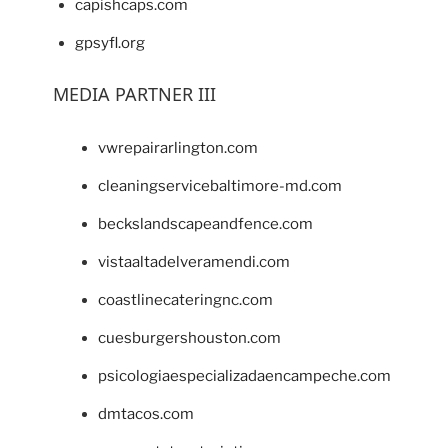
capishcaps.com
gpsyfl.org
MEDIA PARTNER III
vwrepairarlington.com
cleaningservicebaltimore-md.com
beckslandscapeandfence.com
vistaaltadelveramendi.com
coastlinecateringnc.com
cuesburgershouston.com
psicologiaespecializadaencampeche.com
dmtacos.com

# # # # #

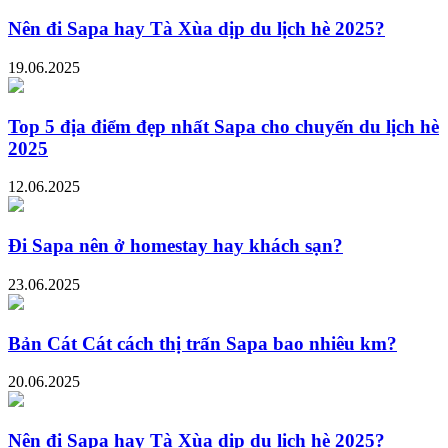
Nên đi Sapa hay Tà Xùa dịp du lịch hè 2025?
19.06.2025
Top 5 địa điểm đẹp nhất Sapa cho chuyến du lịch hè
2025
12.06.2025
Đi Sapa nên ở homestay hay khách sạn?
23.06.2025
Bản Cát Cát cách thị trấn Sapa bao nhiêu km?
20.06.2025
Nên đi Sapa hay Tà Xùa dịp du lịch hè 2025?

# # # # #

**WHAT TO PRODUCE**
Search the records for the word "Sapa", then list every line that has it.

**ANSWER FOR THE TASK**
Nên đi Sapa hay Tà Xùa dịp du lịch hè 2025?
Top 5 địa điểm đẹp nhất Sapa cho chuyến du lịch hè
Đi Sapa nên ở homestay hay khách sạn?
Bản Cát Cát cách thị trấn Sapa bao nhiêu km?
Nên đi Sapa hay Tà Xùa dịp du lịch hè 2025?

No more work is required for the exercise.